*Task statement*
Each line from the one containing "mosquitoes[J]." through the last line of the data below is to be written out verbatim, and nothing more.

(Saved entries)
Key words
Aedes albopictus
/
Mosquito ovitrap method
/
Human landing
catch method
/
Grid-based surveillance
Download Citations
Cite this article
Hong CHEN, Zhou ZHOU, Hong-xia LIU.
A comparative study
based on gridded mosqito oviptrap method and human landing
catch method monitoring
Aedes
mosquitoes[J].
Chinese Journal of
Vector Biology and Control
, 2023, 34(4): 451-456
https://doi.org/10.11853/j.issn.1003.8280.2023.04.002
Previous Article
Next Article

*Written answer*
mosquitoes[J].
Chinese Journal of
Vector Biology and Control
, 2023, 34(4): 451-456
https://doi.org/10.11853/j.issn.1003.8280.2023.04.002
Previous Article
Next Article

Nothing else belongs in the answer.